:: Task goal ::
Among the lines of the material, copy those that hold the string "Dachdecker".

------ Data for processing

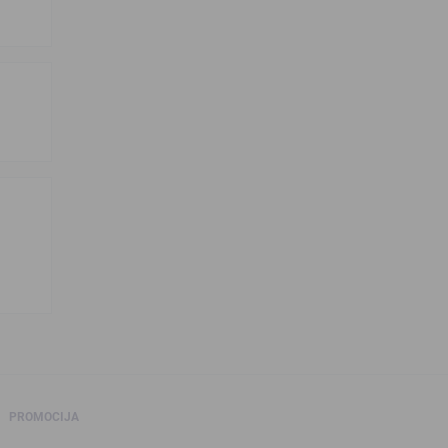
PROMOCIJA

------------
------ Data for processing

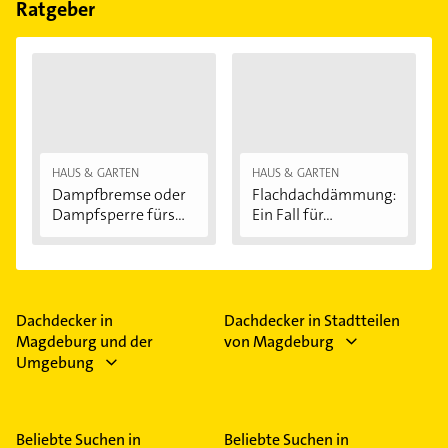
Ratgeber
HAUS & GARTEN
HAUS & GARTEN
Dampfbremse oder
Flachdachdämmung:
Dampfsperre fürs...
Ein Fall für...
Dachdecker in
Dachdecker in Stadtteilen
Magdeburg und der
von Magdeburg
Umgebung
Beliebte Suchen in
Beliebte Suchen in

------------
------ Data for processing

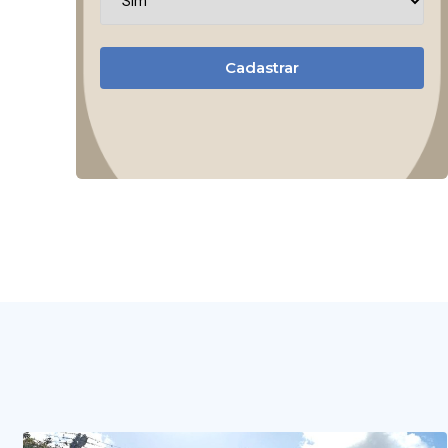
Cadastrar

------------

:: Final answer ::
Dachdecker in
Dachdecker in Stadtteilen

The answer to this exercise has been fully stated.